- Born: June 29, 1928
- Died: August 8, 2020 (aged 92)
- Place of burial: Beth-El Cemetery, Richmond, Virginia
- Allegiance: United States of America
- Service/branch: Civil Air Patrol
- Service years: 78
- Rank: Colonel, CAP
- Commands: Squadron Commander, CAP
- Conflicts: World War II
- Awards: Congressional Gold Medal
- Spouse: Donald Guertin

= Carolyn A. Guertin =

Civil Air Patrol member (1928–2020)

Carolyn A. Guertin (1928–2020) was the first female member of the Civil Air Patrol and the eleventh member overall.

==Civil Air Patrol career==
Guertin joined the Civil Air Patrol on 1 December 1941, its founding date. She was the first in line to sign up, but was asked to wait until 10 men joined. She served the organization in multiple ground roles during World War II, including tracking in-flight aircraft.

In 1952, Guertin founded a Civil Air Patrol squadron in Richmond, Virginia and served as its commander for over ten years. The squadron was later renamed from "Richmond Cadet Squadron 2" to "The Carolyn A. Guertin Cadet Squadron" in her honor.

During her time in the Civil Air Patrol, Guertin had the opportunities to meet Chuck Yeager, Jimmy Doolittle, and Igor Sikorsky.

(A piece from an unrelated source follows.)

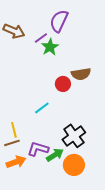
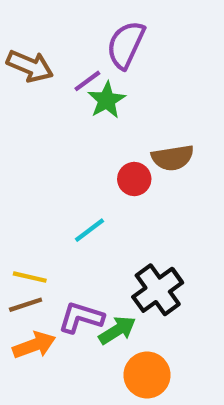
yellow line: (14, 130) -> (30, 277), turned -63
orange circle: (74, 165) -> (147, 375), moved

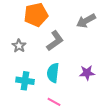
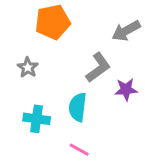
gray L-shape: (55, 41) -> (98, 67), moved
purple star: (87, 73) -> (126, 89), moved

To mark Guertin's 92nd birthday, a ceremony was hosted that included appearances by Civil Air Patrol National Commander Mark Smith and Virginia governor Ralph Northam. Smith announced that Guertin had been promoted to the rank of colonel within the Civil Air Patrol, and Northam declared that June 29 was "Carolyn A. Guertin Day" in Virginia.

==Awards==
Guertin was awarded the Congressional Gold Medal in December 2014 for her contributions to the Civil Air Patrol's actions in World War II.